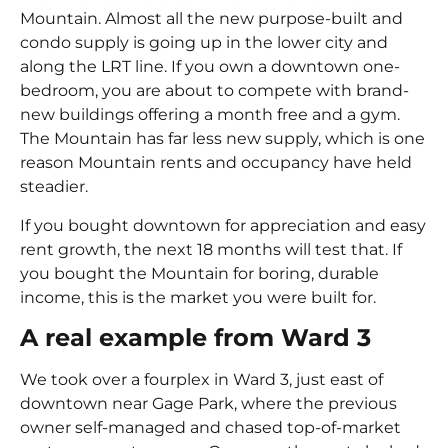
Mountain. Almost all the new purpose-built and
condo supply is going up in the lower city and
along the LRT line. If you own a downtown one-
bedroom, you are about to compete with brand-
new buildings offering a month free and a gym.
The Mountain has far less new supply, which is one
reason Mountain rents and occupancy have held
steadier.
If you bought downtown for appreciation and easy
rent growth, the next 18 months will test that. If
you bought the Mountain for boring, durable
income, this is the market you were built for.
A real example from Ward 3
We took over a fourplex in Ward 3, just east of
downtown near Gage Park, where the previous
owner self-managed and chased top-of-market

## WHAT YOU ARE ASKED TO DO
Everything in the listing except the pictures must be reproduced exactly.

## OUTPUT OF THE TASK
Mountain. Almost all the new purpose-built and
condo supply is going up in the lower city and
along the LRT line. If you own a downtown one-
bedroom, you are about to compete with brand-
new buildings offering a month free and a gym.
The Mountain has far less new supply, which is one
reason Mountain rents and occupancy have held
steadier.
If you bought downtown for appreciation and easy
rent growth, the next 18 months will test that. If
you bought the Mountain for boring, durable
income, this is the market you were built for.
A real example from Ward 3
We took over a fourplex in Ward 3, just east of
downtown near Gage Park, where the previous
owner self-managed and chased top-of-market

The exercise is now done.